Il a fallu des stratégies intégrées complexes impliquant la création de nouvelles institutions, des changements dans les lois et les politiques publiques, des programmes de vulgarisation et de formation auprès des agriculteurs pour persuader des centaines de millions d’entre eux d’adopter les nouvelles technologies, des modifications de l’éducation et de la formation, un développement et une réorganisation rapides des systèmes de soins de santé, une intervention publique dans l’approvisionnement alimentaire et la fixation des prix pour empêcher la thésaurisation et la spéculation, améliorer le transport et le stockage de la production excédentaire afin de réduire les déchets et d’assurer aux agriculteurs un débouché tout prêt pour les excédents dans les régions insuffisamment  productives, l’importation de semences hybrides et d’engrais, l’augmentation de la capacité de transformation des produits agricoles, le soutien des prix, les investissements dans les infrastructures et la coordination de la recherche scientifique au sein des disciplines et entre elles.

 

En d’autres termes, il fallait une approche multidisciplinaire très large pour appliquer la science et la technologie à des problèmes sociaux et culturels complexes et très souvent pernicieux qui défiaient toute solution par l’application de nouvelles technologies fondées sur des théories disciplinaires étroites, des stratégies fragmentées, des institutions spécialisées et des approches fragmentaires

.

Le pouvoir d’une approche intégrée a été illustré avec force à la fin des années 1960 lorsque l’Inde a adopté une stratégie globale de développement qui incorporait toutes les dimensions du support des connaissances, des politiques et des institutions nécessaires à la croissance rapide de la production, de la transformation, de la distribution et de la consommation alimentaires.
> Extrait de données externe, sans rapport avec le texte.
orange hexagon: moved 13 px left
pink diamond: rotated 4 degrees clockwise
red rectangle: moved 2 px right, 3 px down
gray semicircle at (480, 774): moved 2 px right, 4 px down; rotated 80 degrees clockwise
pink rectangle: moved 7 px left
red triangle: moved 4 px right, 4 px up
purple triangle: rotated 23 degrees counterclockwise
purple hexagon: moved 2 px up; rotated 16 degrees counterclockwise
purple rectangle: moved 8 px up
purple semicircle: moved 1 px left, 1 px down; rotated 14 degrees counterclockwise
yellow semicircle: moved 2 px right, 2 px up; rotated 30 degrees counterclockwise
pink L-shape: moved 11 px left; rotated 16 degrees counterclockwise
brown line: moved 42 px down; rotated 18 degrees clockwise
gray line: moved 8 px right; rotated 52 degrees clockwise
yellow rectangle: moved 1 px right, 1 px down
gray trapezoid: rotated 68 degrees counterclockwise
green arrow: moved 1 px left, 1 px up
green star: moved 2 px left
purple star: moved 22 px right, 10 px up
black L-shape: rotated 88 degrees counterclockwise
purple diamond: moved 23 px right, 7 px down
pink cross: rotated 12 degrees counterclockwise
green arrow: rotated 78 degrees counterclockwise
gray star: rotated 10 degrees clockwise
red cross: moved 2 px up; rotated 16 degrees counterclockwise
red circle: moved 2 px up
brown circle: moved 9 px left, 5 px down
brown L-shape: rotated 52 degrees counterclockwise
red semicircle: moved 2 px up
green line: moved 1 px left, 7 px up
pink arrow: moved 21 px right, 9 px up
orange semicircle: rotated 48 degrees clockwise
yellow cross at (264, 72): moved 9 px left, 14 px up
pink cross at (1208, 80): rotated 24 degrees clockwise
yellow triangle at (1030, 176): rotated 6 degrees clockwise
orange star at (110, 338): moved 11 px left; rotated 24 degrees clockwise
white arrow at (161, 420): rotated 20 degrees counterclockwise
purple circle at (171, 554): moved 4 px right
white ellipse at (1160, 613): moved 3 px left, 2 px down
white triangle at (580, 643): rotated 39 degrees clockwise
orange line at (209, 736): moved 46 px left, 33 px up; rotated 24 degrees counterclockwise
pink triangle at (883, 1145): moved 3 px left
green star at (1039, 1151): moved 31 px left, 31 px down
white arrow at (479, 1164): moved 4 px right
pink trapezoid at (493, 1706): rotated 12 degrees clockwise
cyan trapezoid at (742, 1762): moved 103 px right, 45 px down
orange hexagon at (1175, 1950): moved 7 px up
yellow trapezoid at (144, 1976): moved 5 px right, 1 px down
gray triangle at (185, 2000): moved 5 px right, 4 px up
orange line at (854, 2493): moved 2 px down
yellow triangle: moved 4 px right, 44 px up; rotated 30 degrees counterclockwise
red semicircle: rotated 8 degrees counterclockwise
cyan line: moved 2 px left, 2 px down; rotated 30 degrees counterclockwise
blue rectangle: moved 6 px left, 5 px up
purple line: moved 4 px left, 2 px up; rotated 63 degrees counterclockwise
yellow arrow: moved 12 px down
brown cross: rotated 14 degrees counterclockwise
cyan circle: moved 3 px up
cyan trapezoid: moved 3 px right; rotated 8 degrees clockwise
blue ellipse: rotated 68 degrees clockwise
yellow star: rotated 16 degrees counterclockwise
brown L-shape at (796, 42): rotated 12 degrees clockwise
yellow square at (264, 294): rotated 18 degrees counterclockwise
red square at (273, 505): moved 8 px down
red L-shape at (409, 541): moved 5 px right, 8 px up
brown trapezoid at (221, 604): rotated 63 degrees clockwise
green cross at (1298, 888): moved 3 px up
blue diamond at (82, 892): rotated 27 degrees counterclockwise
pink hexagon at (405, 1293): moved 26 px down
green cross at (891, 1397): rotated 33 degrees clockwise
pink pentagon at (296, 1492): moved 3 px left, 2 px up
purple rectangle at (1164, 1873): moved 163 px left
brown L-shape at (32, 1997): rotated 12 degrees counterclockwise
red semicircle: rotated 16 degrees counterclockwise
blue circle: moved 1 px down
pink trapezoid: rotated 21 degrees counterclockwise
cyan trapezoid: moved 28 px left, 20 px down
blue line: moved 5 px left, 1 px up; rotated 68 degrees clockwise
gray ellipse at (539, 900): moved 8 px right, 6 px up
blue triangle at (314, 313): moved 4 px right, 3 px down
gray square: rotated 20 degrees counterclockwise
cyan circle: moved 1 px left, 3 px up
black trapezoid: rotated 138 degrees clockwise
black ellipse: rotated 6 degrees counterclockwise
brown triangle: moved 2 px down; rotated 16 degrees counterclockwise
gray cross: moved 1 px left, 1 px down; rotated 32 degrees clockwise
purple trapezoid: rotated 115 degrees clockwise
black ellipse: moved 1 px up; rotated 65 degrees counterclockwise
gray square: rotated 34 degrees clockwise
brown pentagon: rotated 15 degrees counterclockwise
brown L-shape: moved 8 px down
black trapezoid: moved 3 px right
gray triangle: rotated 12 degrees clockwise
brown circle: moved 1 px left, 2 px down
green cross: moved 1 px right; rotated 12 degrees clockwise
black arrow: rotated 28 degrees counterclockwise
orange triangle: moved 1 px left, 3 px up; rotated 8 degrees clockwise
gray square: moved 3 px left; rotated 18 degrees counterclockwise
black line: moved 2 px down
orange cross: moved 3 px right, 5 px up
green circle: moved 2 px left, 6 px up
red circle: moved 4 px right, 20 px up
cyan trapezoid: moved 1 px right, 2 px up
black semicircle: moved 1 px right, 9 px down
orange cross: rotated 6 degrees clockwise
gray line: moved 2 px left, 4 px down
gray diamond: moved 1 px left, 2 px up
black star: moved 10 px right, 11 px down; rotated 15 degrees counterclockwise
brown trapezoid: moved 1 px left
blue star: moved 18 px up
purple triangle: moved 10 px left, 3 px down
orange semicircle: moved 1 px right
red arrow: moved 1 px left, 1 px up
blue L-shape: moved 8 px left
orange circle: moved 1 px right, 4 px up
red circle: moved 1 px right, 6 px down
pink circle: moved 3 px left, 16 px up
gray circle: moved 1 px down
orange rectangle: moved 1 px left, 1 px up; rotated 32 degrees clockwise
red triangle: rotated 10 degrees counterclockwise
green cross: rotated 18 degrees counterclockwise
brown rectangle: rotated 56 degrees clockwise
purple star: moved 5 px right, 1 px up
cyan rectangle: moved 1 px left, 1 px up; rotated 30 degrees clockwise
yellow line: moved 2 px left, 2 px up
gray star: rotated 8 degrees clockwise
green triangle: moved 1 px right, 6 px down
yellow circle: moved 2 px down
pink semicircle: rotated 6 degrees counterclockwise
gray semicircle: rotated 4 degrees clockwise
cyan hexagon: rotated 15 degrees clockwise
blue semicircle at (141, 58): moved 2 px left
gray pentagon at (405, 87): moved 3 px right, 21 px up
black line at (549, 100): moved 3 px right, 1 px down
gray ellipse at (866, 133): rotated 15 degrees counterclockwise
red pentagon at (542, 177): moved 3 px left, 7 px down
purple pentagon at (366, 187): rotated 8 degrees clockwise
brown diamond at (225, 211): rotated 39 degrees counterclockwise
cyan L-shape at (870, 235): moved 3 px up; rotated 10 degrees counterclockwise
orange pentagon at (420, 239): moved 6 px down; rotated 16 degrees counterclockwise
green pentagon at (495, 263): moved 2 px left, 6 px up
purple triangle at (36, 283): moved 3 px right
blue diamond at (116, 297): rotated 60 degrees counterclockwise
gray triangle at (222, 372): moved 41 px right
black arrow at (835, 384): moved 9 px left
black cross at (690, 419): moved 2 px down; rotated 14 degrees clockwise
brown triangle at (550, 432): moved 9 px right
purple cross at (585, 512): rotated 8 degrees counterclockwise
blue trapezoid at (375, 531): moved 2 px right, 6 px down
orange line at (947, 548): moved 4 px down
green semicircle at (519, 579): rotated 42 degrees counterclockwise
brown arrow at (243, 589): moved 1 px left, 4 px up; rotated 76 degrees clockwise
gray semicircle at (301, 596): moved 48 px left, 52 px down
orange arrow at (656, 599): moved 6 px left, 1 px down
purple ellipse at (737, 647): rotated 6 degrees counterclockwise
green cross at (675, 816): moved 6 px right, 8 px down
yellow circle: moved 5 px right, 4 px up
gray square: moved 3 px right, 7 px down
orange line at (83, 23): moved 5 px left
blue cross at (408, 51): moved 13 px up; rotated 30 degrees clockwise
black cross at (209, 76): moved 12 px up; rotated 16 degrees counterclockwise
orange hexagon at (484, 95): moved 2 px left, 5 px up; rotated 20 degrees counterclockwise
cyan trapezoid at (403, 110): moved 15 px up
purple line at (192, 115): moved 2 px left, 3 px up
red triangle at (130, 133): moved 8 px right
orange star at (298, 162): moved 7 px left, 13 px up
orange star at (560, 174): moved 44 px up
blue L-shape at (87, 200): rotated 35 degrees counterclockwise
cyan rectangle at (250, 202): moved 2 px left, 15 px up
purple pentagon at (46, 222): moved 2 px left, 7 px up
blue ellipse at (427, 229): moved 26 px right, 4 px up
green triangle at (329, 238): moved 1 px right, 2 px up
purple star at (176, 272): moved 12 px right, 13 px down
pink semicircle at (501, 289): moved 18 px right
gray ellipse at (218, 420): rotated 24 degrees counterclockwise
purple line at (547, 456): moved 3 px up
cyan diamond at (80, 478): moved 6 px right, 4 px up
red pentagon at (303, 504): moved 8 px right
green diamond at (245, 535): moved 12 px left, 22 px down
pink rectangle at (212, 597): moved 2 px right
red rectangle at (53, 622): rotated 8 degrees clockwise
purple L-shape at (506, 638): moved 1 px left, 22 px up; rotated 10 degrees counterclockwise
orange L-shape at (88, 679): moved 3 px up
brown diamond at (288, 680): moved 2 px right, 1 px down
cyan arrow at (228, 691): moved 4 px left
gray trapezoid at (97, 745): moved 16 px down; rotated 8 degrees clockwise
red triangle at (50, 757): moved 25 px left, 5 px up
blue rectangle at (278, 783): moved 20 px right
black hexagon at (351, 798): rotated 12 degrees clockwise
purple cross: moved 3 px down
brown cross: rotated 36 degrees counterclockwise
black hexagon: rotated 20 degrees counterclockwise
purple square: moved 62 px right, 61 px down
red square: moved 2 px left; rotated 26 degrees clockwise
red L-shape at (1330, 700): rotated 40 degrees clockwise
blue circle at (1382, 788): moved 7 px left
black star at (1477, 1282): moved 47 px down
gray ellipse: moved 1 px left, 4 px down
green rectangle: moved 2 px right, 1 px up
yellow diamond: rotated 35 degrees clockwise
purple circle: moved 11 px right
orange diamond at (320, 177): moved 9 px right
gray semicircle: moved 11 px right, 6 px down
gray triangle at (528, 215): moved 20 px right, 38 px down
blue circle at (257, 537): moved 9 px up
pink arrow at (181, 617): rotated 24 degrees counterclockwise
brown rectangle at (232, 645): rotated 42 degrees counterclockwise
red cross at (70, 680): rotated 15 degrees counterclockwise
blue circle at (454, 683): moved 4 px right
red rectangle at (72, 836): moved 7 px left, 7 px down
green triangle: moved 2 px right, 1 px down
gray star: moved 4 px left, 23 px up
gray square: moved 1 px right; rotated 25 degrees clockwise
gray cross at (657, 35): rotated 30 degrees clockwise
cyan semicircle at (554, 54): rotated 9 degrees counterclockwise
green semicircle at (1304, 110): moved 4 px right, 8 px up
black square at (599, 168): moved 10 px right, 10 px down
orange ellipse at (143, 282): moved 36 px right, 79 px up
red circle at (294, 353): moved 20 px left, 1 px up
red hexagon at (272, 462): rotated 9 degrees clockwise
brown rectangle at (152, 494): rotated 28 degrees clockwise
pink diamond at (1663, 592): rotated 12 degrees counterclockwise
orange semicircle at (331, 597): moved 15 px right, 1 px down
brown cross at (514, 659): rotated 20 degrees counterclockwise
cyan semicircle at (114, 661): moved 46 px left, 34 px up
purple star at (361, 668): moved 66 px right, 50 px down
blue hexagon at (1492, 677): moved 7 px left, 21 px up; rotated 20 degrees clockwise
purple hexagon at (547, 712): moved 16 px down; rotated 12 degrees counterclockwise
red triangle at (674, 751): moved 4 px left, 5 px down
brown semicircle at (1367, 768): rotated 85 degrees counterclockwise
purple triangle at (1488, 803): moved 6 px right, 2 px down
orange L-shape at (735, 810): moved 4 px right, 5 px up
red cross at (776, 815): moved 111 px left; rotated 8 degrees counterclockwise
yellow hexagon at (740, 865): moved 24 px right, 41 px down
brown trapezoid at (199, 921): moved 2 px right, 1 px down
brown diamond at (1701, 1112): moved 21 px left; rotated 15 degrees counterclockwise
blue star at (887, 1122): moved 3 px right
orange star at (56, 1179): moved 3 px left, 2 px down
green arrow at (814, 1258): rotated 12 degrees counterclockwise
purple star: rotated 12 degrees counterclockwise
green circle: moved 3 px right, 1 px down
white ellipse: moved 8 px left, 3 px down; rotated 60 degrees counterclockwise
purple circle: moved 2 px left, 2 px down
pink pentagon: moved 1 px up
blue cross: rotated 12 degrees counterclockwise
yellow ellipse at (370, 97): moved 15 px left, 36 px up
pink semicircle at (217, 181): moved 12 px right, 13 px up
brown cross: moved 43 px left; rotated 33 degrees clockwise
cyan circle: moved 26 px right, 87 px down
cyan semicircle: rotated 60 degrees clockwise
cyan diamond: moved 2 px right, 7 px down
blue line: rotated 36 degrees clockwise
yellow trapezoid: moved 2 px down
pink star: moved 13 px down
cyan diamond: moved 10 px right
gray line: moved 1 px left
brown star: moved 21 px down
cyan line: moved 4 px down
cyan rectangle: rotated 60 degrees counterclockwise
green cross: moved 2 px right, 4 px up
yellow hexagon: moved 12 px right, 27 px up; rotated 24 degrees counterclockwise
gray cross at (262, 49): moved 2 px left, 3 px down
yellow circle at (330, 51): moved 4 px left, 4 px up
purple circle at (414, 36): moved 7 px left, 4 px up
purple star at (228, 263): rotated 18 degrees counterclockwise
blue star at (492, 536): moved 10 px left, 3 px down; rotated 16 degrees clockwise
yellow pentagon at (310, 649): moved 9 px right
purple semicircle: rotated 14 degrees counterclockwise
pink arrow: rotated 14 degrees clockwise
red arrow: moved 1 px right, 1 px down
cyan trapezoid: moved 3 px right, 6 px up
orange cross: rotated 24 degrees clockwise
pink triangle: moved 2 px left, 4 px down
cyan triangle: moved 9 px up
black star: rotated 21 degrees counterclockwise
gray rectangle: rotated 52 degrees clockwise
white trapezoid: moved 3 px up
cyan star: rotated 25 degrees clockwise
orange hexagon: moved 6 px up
Au cours de la décennie suivante, cela a permis à des dizaines de millions d’agriculteurs, pour la plupart sans éducation, à travers le pays de doubler la production de céréales alimentaires de l’Inde et de transformer une nation sujette à la famine en un exportateur net de produits alimentaires, dans ce qui est devenu populairement connu sous le nom de révolution verte.

 

Les solutions aux problèmes sociaux complexes et épouvantables exigent une connaissance interdisciplinaire, multidisciplinaire et intersectorielle des interdépendances entre les différents domaines de la connaissance et de l’activité sociale. 14 Mais elles exigent aussi un autre type de connaissance qui transcende les frontières disciplinaires. Elles exigent de nouvelles façons de penser et de savoir 15 qui  non seulement relient et combinent de multiples perspectives et formes de connaissances, mais percent sous leurs différences superficielles pour comprendre les processus sociaux transdisciplinaires sous-jacents16 qui les gouvernent. 17

 

À la fin des années 1960, l’Académie avait déjà étendu la portée de ses travaux sur la paix, le désarmement, la population et  l’alimentation à des problèmes encore plus difficiles et plus complexes concernant l’environnement. L’AMAS a organisé une conférence conjointe de cinq jours avec la Société Géographique Américaine (American Geographical Society) qui a conduit à la publication de « Environnement et Société en Transition » (Environment and Society in Transition) en 1970. 18 Les sujets abordés comprenaient la météorologie, la population, la fécondité, la famille, l’alimentation, l’eau, l’énergie, le droit, la science des politiques, l’économie, la gestion des déchets, la santé, l’éducation, la technologie électronique et l’ordre public. L’intégration des questions environnementales à ces autres dimensions a été un thème cardinal des travaux de l’Académie depuis lors, y compris trois projets avec l’ONU discutés plus loin dans le présent document.

 

Deux autres projets actuels de l’AMAS se concentrent sur la surveillance de l’environnement politique, social et écologique mondial en publiant des éditions périodiquement mises à jour du « Guide de Sécurité et de Développement Durable », (the Security and Sustainability Guide) un répertoire mondial des principales organisations travaillant sur les questions de S&D et un autre rapportant les derniers résultats des recherches concernant toutes les dimensions de la pandémie de COVID-19.

 

Comme l’a écrit Oppenheimer, « la spécialisation en science accompagne inévitablement le progrès ; Pourtant, elle est pleine de dangers et gaspille cruellement, car une grande partie de ce qui est beau et éclairant est coupée du monde.19 Il aurait pu ajouter qu’une grande partie de ce qui est partiel, incomplet et déséquilibré est également coupée de la réalité du monde réel. Le processus de généralisation dans la pensée, comme la recherche de modèles dans les mégadonnées, est en grande partie un processus de recherche de corrélations et de points communs, tout en ignorant les faits qui distinguent et les caractéristiques qui définissent l’individualité et l’unicité.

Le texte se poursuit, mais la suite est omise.